Toutes ces appréhensions sont, peut-être, exagérées. La rébellion libyenne a fait preuve, jusqu’à maintenant, d’une maturité remarquable. Elle a su, rapidement, s’organiser et obtenir la confiance des pays de l’Otan et des principales organisations internationales. Elle a géré la crise de l’assassinat, dans des conditions mystérieuses, du général Abdelfattah Younes, avec beaucoup de fermeté et de célérité, évitant ses répercussions néfastes sur sa cohésion. Elle compte dans ses rangs de nombreux jeunes, nationalistes, d’un bon niveau d’éducation et acquis aux principes de la liberté et de la démocratie. Aucun mouvement séparatiste ne s’est manifesté dans ses rangs et sa fidélité à la Libye reste forte, malgré ses appartenances tribales, disparates, mais somme toute assez fluides.

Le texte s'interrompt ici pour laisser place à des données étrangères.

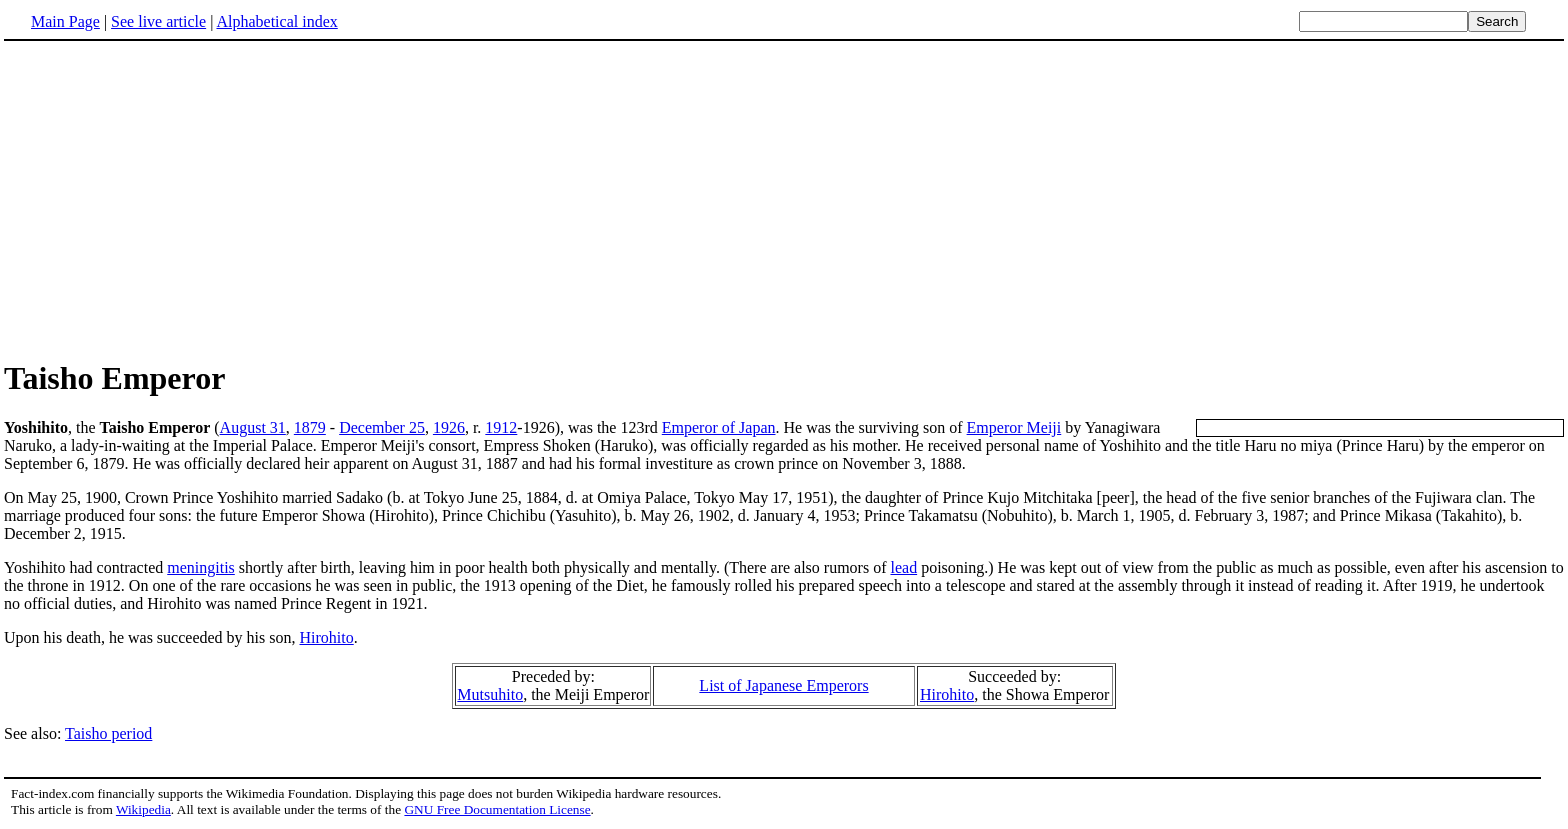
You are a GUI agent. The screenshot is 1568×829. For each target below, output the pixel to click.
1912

Il est encore trop tôt de juger la jeune révolution libyenne et ses chances de réussite. Beaucoup ont prédit une longue guerre fratricide, sur un fond de contrôle des richesses du pays et de ses puits de pétrole. Il n’en fût rien et l’issue semble, pour le moment, heureuse. Le soulèvement du peuple libyen est l’expression de ses aspirations légitimes à la liberté et à la justice. Pour sa réussite, sa révolution doit pouvoir assurer à la population, dans les brefs délais, un bien-être économique et social qui couperont court à toute récupération du pouvoir par de nouveaux autocrates – dont le dernier en date, vient de coûter au pays, pour sa destitution, près de 40.000 victimes, des deux camps, et d’énormes pertes matérielles, selon les dernières estimations –. Un tel objectif n’est pas impossible à réaliser, moyennant une bonne gouvernance, dans un pays de 6,5 millions, seulement, d’habitants et dont le fonds d’investissement souverain s’élève à 70 billions de dollars.